Namun, bukankah mereka memang ditakdirkan untuk hidup sebagai suami istri? Jarak yang ada di antara mereka pun, cepat atau lambat, harus dilebur. Dan sungguh sebuah penghinaan jika ia menolak tangan yang telah lebih dahulu terulur.
"…."
Kendati bibirnya telah terbuka, tiga suku kata itu tak kunjung keluar dari mulutnya.
Rosalind Aldrich.
…Rosalind. Rosalind. Nama itu terasa asing di lidahnya, seolah enggan melekat. Ia sesederhana namanya yang kuno. Nada bicaranya yang seperti seorang pengajar dan auranya yang bagai biarawati membuat gaun malam mewah yang dikenakannya tampak tak ubahnya jubah seorang suster.
Mengingat-ingat, ada seseorang dalam keluarga Winston yang memiliki nada bicara dan suasana serupa, yang bahkan mampu mengubah setelan jas kelas atas menjadi seragam polisi.
'Bukankah kau lebih cocok bergaul dengan Jerome daripada denganku?'
Meski bukan Jerome yang suatu hari nanti mungkin akan menerima gelar, dalam perbincangan perjodohan dengan keluarga grand duke, sang adik lelaki itu memang tak pernah dipertimbangkan sejak awal.
"Jika Anda bisa memanggil saya Leon, alih-alih Kapten Winston, saya akan sangat senang."
Leon menyunggingkan senyum licik, seolah tengah memainkan siasat yang tak terduga. Tentu saja, ia tak benar-benar berniat mempermainkan wanita itu.
Ia tahu betul bahwa wanita ini memiliki sisi yang mudah canggung, sehingga mustahil baginya untuk memanggil nama seorang pria lebih dulu. Lagipula, ia terlalu berpengetahuan untuk bisa menyukai tipu muslihat semacam itu.
Sama seperti yang ia duga.
Sang grand lady ragu sejenak sebelum akhirnya hanya menampilkan senyum kikuk. Tatapannya kembali beralih ke luar jendela, dan sunyi pun kembali menyelimuti ruang dalam mobil. Dengan begitu, ia berhasil membuat wanita itu menarik kembali tangannya tanpa terkesan kasar.
Kendaraan mereka akhirnya berhenti di dermaga yang kini berpendar merah diterpa cahaya senja. Permukaan sungai memantulkan kilauan emas, sementara kapal pesiar mewah tampak berkilau dalam temaram cahaya jingga.
Leon melangkah ke sisi lain kendaraan, membuka pintu, dan bersiap memandu grand lady menaiki kapal pesiar. Ia mengeluarkan tiket yang diberikan Pierce padanya.

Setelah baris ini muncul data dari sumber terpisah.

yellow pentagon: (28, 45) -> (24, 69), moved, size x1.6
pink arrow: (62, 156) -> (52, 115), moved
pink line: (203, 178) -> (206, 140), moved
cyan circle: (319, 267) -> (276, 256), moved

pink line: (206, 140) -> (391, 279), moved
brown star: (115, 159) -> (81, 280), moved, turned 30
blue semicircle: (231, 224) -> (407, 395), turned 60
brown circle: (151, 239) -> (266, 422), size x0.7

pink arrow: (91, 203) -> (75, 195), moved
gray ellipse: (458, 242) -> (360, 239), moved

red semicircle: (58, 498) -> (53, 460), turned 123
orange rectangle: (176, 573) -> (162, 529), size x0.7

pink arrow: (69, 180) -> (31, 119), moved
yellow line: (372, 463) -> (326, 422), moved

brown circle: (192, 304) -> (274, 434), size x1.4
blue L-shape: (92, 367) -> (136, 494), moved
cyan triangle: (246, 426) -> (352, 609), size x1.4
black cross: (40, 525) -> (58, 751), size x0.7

Waktu keberangkatan masih empat jam lagi. Terasa seperti pesan seorang ibu yang menyuruh bangun lebih awal daripada yang tertulis di tiket.
'Malam ini akan menjadi malam yang membosankan.'
Mengikuti seorang pelayan berseragam hitam, ia menaiki lift menuju dek tertinggi kapal pesiar. Saat pengemudi menurunkan tuas, lift yang sebelumnya bergerak mulus mendaki kini tiba-tiba berhenti mendadak, membuatnya berguncang hebat.
"Ah…"
Sebuah tangan, yang sebelumnya hanya menggantung hampa di lengannya, kini mencengkeramnya erat.

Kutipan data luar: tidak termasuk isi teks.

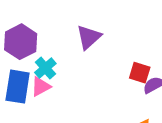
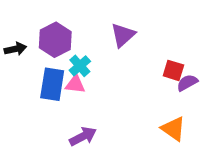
pink triangle: (41, 87) -> (75, 84), turned 35

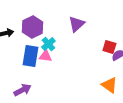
purple arrow: (83, 136) -> (22, 90), moved

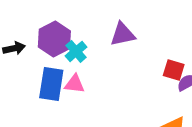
purple triangle: (76, 24) -> (123, 34), turned 30
cyan cross: (48, 44) -> (76, 51), moved

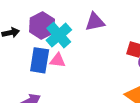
cyan cross: (76, 51) -> (59, 35), size x1.5

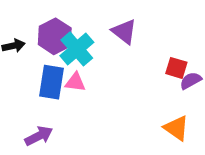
purple triangle: (95, 22) -> (124, 32), turned 50

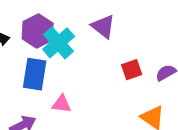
red square: (176, 68) -> (132, 70), moved, turned -36
pink triangle: (75, 82) -> (62, 104), moved

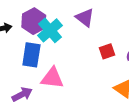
pink triangle: (62, 104) -> (52, 78), size x1.5

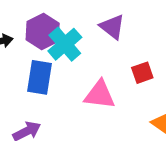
pink triangle: (52, 78) -> (100, 95), moved

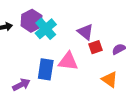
purple triangle: (112, 27) -> (85, 32), moved
blue rectangle: (40, 77) -> (46, 69), moved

Sang grand lady tampak sedikit terkejut, namun seketika itu pula ia menarik kembali genggamannya.
Sang pemandu di belakang melirik dengan sebelah mata ke arah Leon, lalu menyunggingkan senyum. Rupanya, itu hanyalah pertunjukan kejutan bagi pasangan yang tengah berkencan.
'Betapa tidak bergunanya hal semacam ini…'
Sepertinya pria itu menginginkan sedikit imbalan, tetapi Leon hanya membuang muka dengan dingin.

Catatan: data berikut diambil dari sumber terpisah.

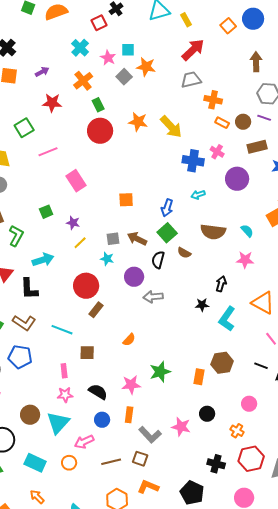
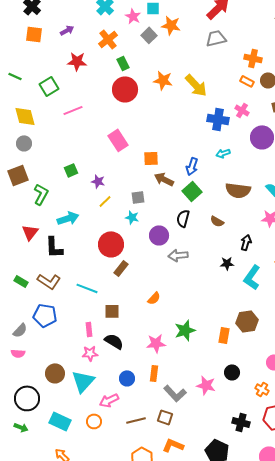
orange cross: (213, 100) -> (253, 58), moved
pink rectangle: (76, 181) -> (118, 140), moved
brown arrow: (137, 239) -> (164, 179), moved
brown semicircle: (184, 253) -> (217, 221), moved
black semicircle: (98, 392) -> (114, 341), moved

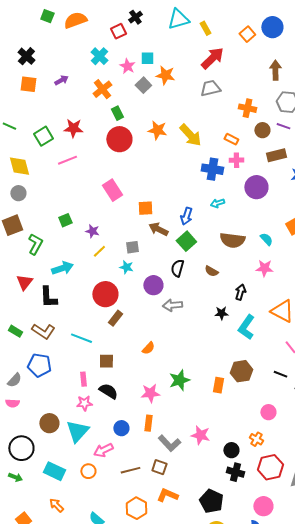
red star: (77, 61) -> (73, 128), moved
orange rectangle: (247, 81) -> (231, 139), moved
pink cross: (242, 110) -> (236, 160), turned -32
black circle: (232, 372) -> (231, 450), moved

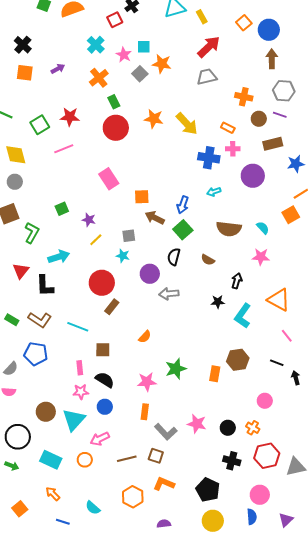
blue circle: (272, 27) -> (269, 30), moved
blue circle: (121, 428) -> (105, 407), moved
black circle: (231, 450) -> (228, 428), moved

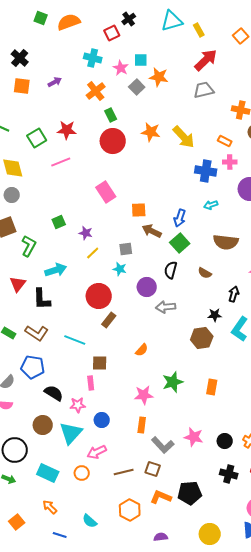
cyan cross: (96, 45) -> (93, 58), turned -30
brown hexagon: (238, 360) -> (202, 338), moved
pink rectangle: (80, 368) -> (91, 383), moved
black semicircle: (105, 380) -> (54, 393), moved
black pentagon: (208, 490) -> (190, 493), moved, turned -30

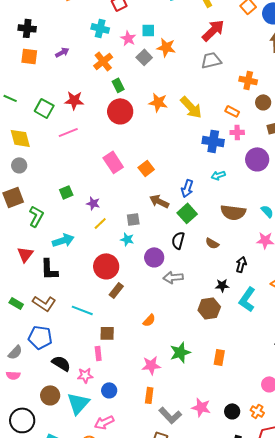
black cross: (20, 58) -> (27, 28), turned -36
green square: (37, 138) -> (44, 108), turned -30
orange square: (139, 210) -> (146, 168), moved, turned -35

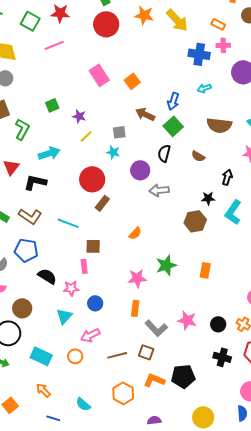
black L-shape: (49, 269) -> (35, 182), turned 105
brown circle: (50, 395) -> (22, 308), moved
cyan triangle: (78, 403) -> (64, 316), size x0.7

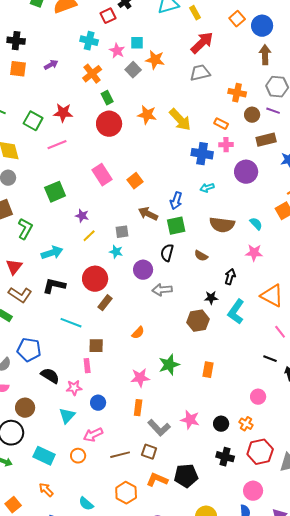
green square: (52, 105) -> (55, 192), moved, size x1.5
green square: (173, 126) -> (176, 226), turned 30
black L-shape: (35, 182) -> (54, 286), moved
brown L-shape: (30, 216) -> (20, 295), moved

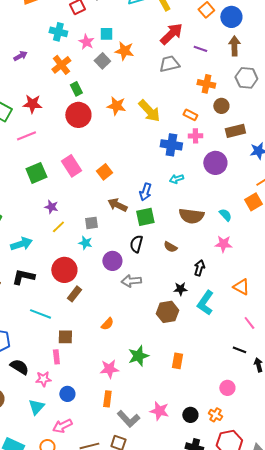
purple line: (273, 111) -> (200, 49), moved
green square: (55, 192) -> (36, 173), moved
orange triangle: (272, 296) -> (241, 287), size x0.7

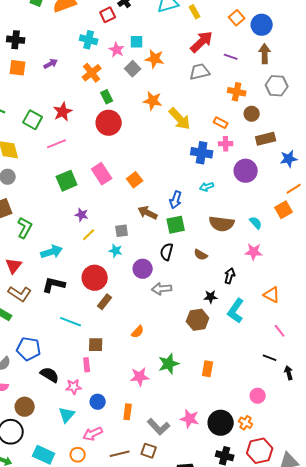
red star: (32, 104) -> (63, 112), turned -30
orange star: (116, 106) -> (153, 101), moved
orange rectangle: (107, 399) -> (128, 412), moved
black circle: (190, 415) -> (221, 423), size x1.6

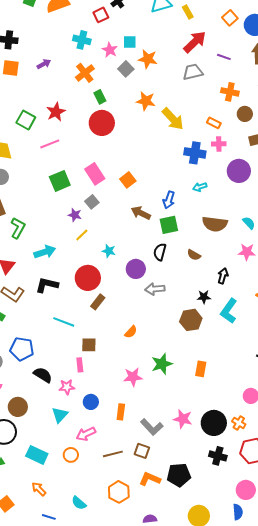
gray square: (122, 231) -> (92, 202), moved, turned -32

Gerbang berjeruji lift terbuka, dan pelayan melangkah menyusuri lorong berkarpet lembut. Sesaat setelah pintu besar di ujung lorong terbuka di kedua sisinya, alunan musik menyeruak keluar, membuat Leon menampilkan senyum tipis.
Di sudut aula restoran, seorang pria berbalut tuksedo meluncurkan jemarinya di atas tuts piano megah. Nada-nada klasik mengalun, bukan jazz, yang menurut ibunya adalah musik yang menjijikkan.
Kursi-kursi berjajar, terbuat dari kayu mahoni gelap dengan kain bermotif bunga. Pilar-pilar dan langit-langit dihiasi fresco serta ornamen bulu-bulu… Interior klasik yang sepenuhnya selaras dengan selera ibunya.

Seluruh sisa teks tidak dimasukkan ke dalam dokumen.